In doing so it does skip the execution if previous job is still running but it DOES NOT enable the schedule again(or disables it completely) and keeps skipping the schedule. Is it the expected behavior from the scheduler? A sample excerpt from the log is below.
21-Jun-2018 14:14:00.527 INFO [KNIME-Job-Scheduler_1] com.knime.enterprise.server.jobs.ScheduledJobManagerImpl.loadAndExecute Scheduled job for ‘Workflow ‘/WorkflowCategory/WorkflowJobName’; resetting; discarding after execution; target name = Workflowname; next execution at 2018-06-21T14:15-07:00[America/Los_Angeles], repeating every minute; User: Username; ID: d20fb4e3-03a1-4b21-9b81-ce5cdc43c5d5’ is still running, skipping current execution.

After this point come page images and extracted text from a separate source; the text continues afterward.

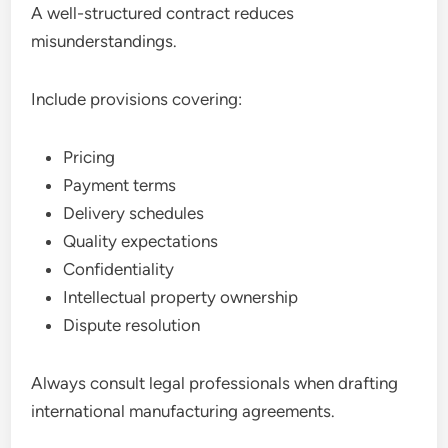
A well-structured contract reduces
misunderstandings.
Include provisions covering:
Pricing
Payment terms
Delivery schedules
Quality expectations
Confidentiality
Intellectual property ownership
Dispute resolution
Always consult legal professionals when drafting
international manufacturing agreements.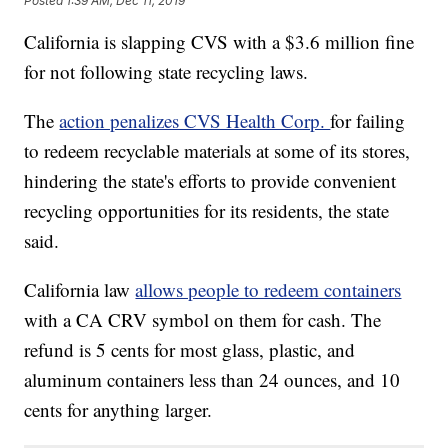
Posted
1:39 AM, Dec 11, 2019
California is slapping CVS with a $3.6 million fine
for not following state recycling laws.
The
action penalizes CVS Health Corp.
for failing
to redeem recyclable materials at some of its stores,
hindering the state's efforts to provide convenient
recycling opportunities for its residents, the state
said.
California law
allows people to redeem containers
with a CA CRV symbol on them for cash. The
refund is 5 cents for most glass, plastic, and
aluminum containers less than 24 ounces, and 10
cents for anything larger.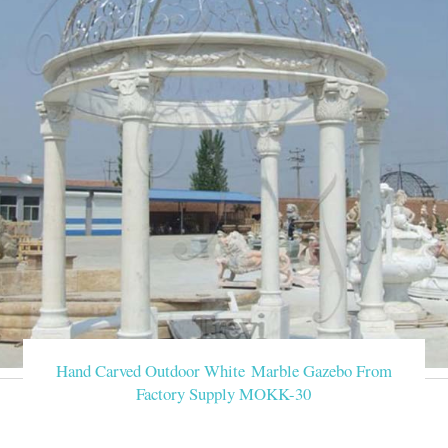
Hand Carved Outdoor White Marble Gazebo From
Factory Supply MOKK-30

This kind of log is created every time the workflow is trying to execute even if the previous execution is completed.
In our used case we have certain workflows scheduled to be executed every 5 mins. If any of the execution takes more than 5 mins the other execution does not start(as expected) but even if the workflow has been fully executed the following execution schedules are not triggered(not expected) and it gives a log as mentioned above.
Any help in understanding this behavior is appreciated.

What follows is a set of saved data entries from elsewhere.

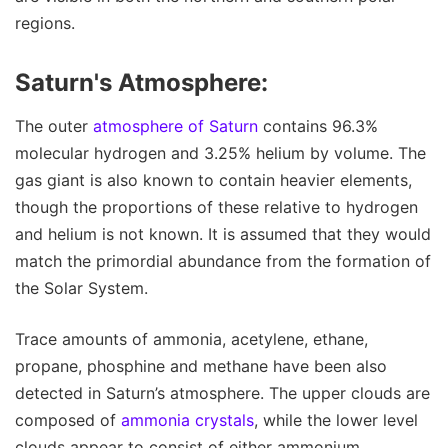
regions.
Saturn's Atmosphere:
The outer
atmosphere of Saturn
contains 96.3%
molecular hydrogen and 3.25% helium by volume. The
gas giant is also known to contain heavier elements,
though the proportions of these relative to hydrogen
and helium is not known. It is assumed that they would
match the primordial abundance from the formation of
the Solar System.
Trace amounts of ammonia, acetylene, ethane,
propane, phosphine and methane have been also
detected in Saturn’s atmosphere. The upper clouds are
composed of
ammonia crystals
, while the lower level
clouds appear to consist of either ammonium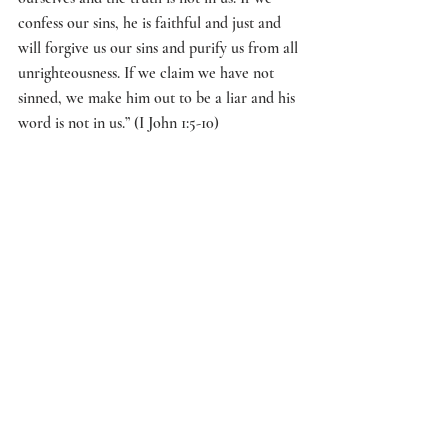
confess our sins, he is faithful and just and 
will forgive us our sins and purify us from all 
unrighteousness. If we claim we have not 
sinned, we make him out to be a liar and his 
word is not in us.” (I John 1:5-10)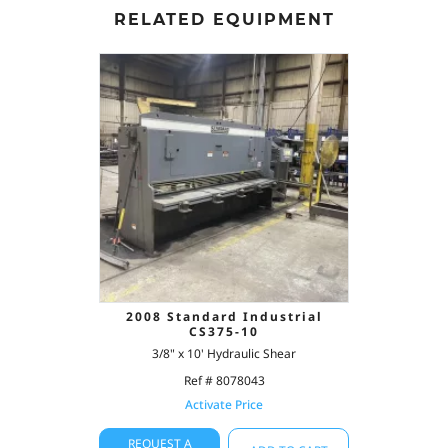
RELATED EQUIPMENT
2008 Standard Industrial
CS375-10
3/8" x 10' Hydraulic Shear
Ref # 8078043
Activate Price
REQUEST A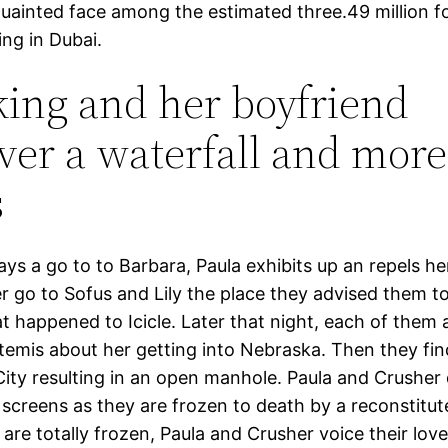
quainted face among the estimated three.49 million f
ving in Dubai.
king and her boyfriend
ver a waterfall and more
s
ys a go to to Barbara, Paula exhibits up an repels he
er go to Sofus and Lily the place they advised them to
t happened to Icicle. Later that night, each of them 
rtemis about her getting into Nebraska. Then they fin
City resulting in an open manhole. Paula and Crusher 
 screens as they are frozen to death by a reconstitute
are totally frozen, Paula and Crusher voice their lov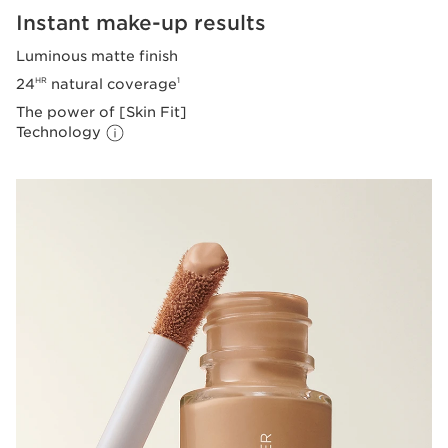
Instant make-up results
Luminous matte finish
24
natural coverage
HR
1
The power of [Skin Fit]
Technology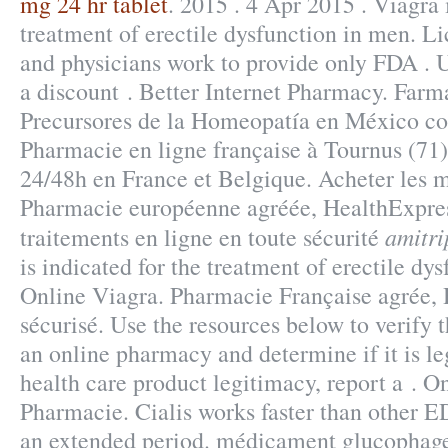
mg 24 hr tablet
. 2015 . 4 Apr 2015 . Viagra 
treatment of erectile dysfunction in men. L
and physicians work to provide only FDA . U
a discount . Better Internet Pharmacy. Far
Precursores de la Homeopatía en México co
Pharmacie en ligne française à Tournus (71) 
24/48h en France et Belgique. Acheter les 
Pharmacie européenne agréée, HealthExpres
amitri
traitements en ligne en toute sécurité
is indicated for the treatment of erectile dy
Online Viagra. Pharmacie Française agrée,
sécurisé. Use the resources below to verify 
an online pharmacy and determine if it is leg
health care product legitimacy, report a . 
Pharmacie. Cialis works faster than other ED
an extended period. médicament glucophage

I just tested the scheduler on my KNIME Server and it works as expected for me. Here’s what I did:
- Create a workflow with only a Wait node, that waits for 90 seconds.

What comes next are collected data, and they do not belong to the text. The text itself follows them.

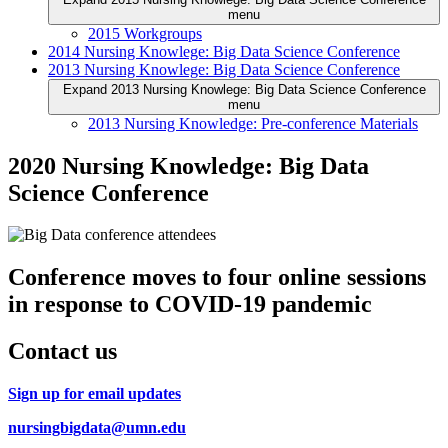
menu
2015 Workgroups
2014 Nursing Knowlege: Big Data Science Conference
2013 Nursing Knowlege: Big Data Science Conference
Expand 2013 Nursing Knowlege: Big Data Science Conference
menu
2013 Nursing Knowledge: Pre-conference Materials
2020 Nursing Knowledge: Big Data
Science Conference
Conference moves to four online sessions
in response to COVID-19 pandemic
Contact us
Sign up for email updates
nursingbigdata@umn.edu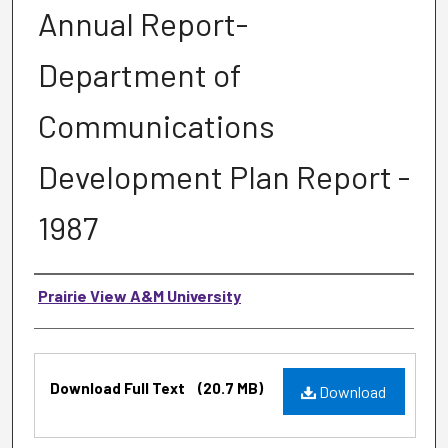
Annual Report-
Department of
Communications
Development Plan Report -
1987
Authors
Prairie View A&M University
Files
Download Full Text
(20.7 MB)
Download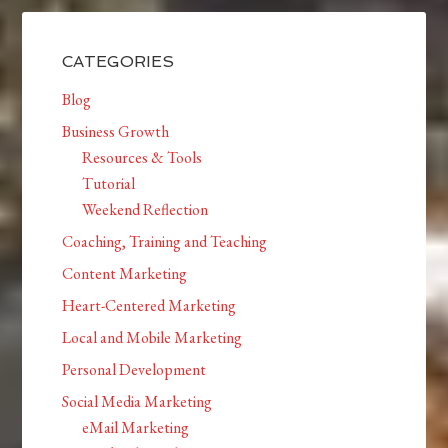
CATEGORIES
Blog
Business Growth
Resources & Tools
Tutorial
Weekend Reflection
Coaching, Training and Teaching
Content Marketing
Heart-Centered Marketing
Local and Mobile Marketing
Personal Development
Social Media Marketing
eMail Marketing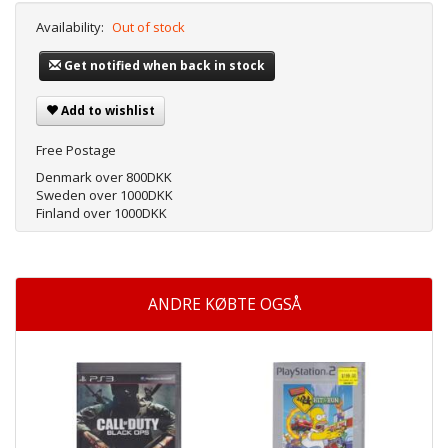
Availability:
Out of stock
Get notified when back in stock
Add to wishlist
Free Postage
Denmark over 800DKK
Sweden over 1000DKK
Finland over 1000DKK
ANDRE KØBTE OGSÅ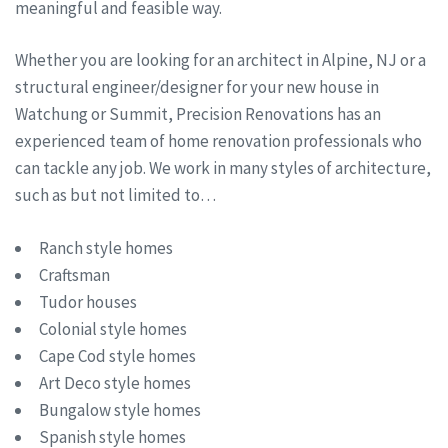
meaningful and feasible way.
Whether you are looking for an architect in Alpine, NJ or a
structural engineer/designer for your new house in
Watchung or Summit, Precision Renovations has an
experienced team of home renovation professionals who
can tackle any job. We work in many styles of architecture,
such as but not limited to…
Ranch style homes
Craftsman
Tudor houses
Colonial style homes
Cape Cod style homes
Art Deco style homes
Bungalow style homes
Spanish style homes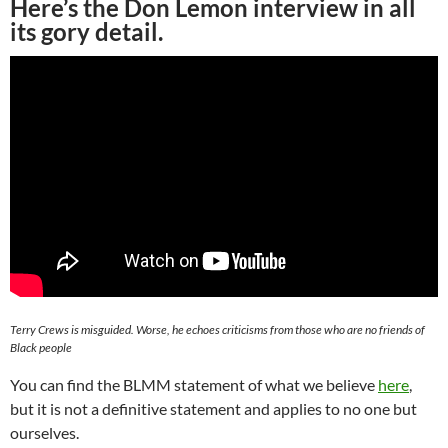
Here’s the Don Lemon interview in all
its gory detail.
Terry Crews is misguided. Worse, he echoes criticisms from those who are no friends of
Black people
You can find the BLMM statement of what we believe
here
,
but it is not a definitive statement and applies to no one but
ourselves.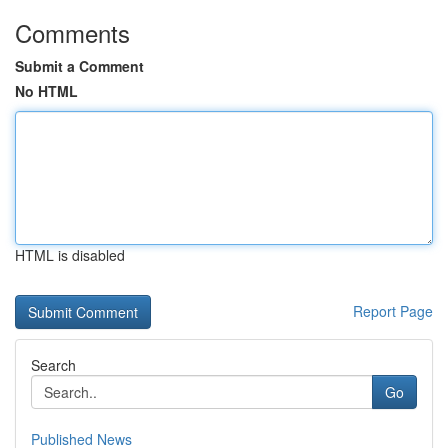
Comments
Submit a Comment
No HTML
HTML is disabled
Report Page
Search
Go
Published News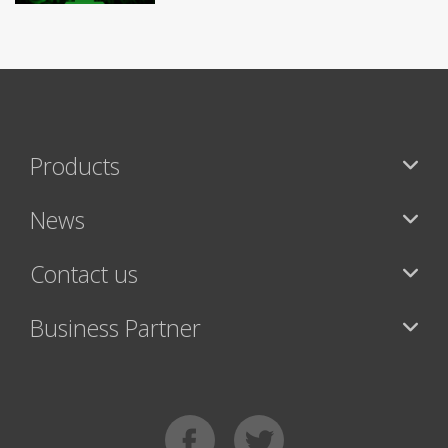
Products
News
Contact us
Business Partner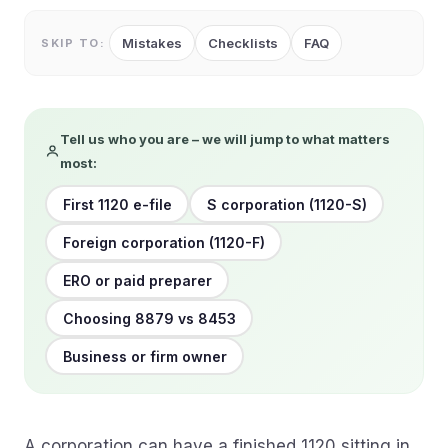
Mistakes
Checklists
FAQ
SKIP TO:
Tell us who you are – we will jump to what matters
most:
First 1120 e-file
S corporation (1120-S)
Foreign corporation (1120-F)
ERO or paid preparer
Choosing 8879 vs 8453
Business or firm owner
A corporation can have a finished 1120 sitting in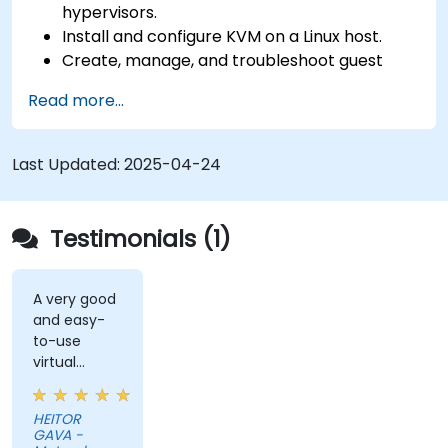
hypervisors.
Install and configure KVM on a Linux host.
Create, manage, and troubleshoot guest
virtual machines.
Read more...
Configure virtual networking and storage
pools for VM environments.
Last Updated:
2025-04-24
Testimonials (1)
A very good
and easy-
to-use
virtual
solution (DA
DESKTOP).
HEITOR
GAVA -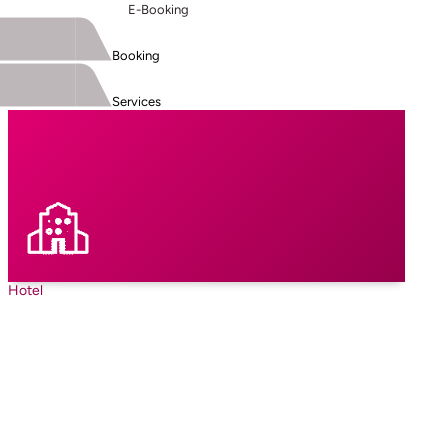
E-Booking
Booking
Services
Hotel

- Upload to server and set to run on a schedule every 60 seconds, with the ‘Skip execution if previous job still running’.
I’d expect to see workflows execute every second minute (since the workflow takes 90 seconds to run, which it does.
I’ve attached the workflow, can you test it on your server and take a screenshot of the workflow repository after 5 minutes?
Can you also share the KNIME Server version that you’re using?
waitandschedule.knwf (4.5 KB)
Just a short update here. In the split post you noted that you are using KNIME Server 4.6.2.
While trying to reproduce the issue, I discovered a bug that causes the schedule to fail in the case where a job is manually cancelled while running. We’ve already made a fix and will release that as part of a patch release (4.6.4) in the near future. In any case, it would still be great to see the log files (send via DM) so that I can check into the cause of the issue for you.
Hi @jonfuller . We are working with @jeffgullick-knime to get the issue resolved.
Just following up here. The fix is available in the 4.6.4 patch release. I believe that Jeff already helped you to get this patched, and verified that it solved the issue.
Hi, I want to re-open this topic as we are facing similar issues. We are using KNIME Server 4.12. When a workflow is scheduled with the option “skip if previous job is still running” and one job fails no further jobs will be started by the scheduler. Any ideas? Maybe @jeffgullick-knime?
Thanks in advance.
sorry to hear you’re also encountering issues.
Maybe the Job that fails still exists on the server (Monitoring → Jobs). If that is the case, what state is it in?
Could you export the KNIME Server logs (in the WebPortal → Monitoring → Logs) for a timeframe where this issue occurred and send them to email@example.com (with a reference to this forum thread)? Ideally, also let us know what the name of the Workflow was, or maybe even the Schedule or Job ID, if you happen to know that.
We would be happy to investigate what is causing this problem.
Follow-up after Marvin had a look into the logs:
"I can see a Schedule for [workflow XY] having problems. The Schedule still exists, but the Server thinks that the Job from the 17th is still running and hence does not start a new Job (as set by the user when the Schedule was created).
I think this is most likely a bug we have in versions prior to 4.12.4: in some (not quite clear) cases when a Job fails before its proper execution begins, the server does not properly register the Job as failed, which keeps further Jobs from starting."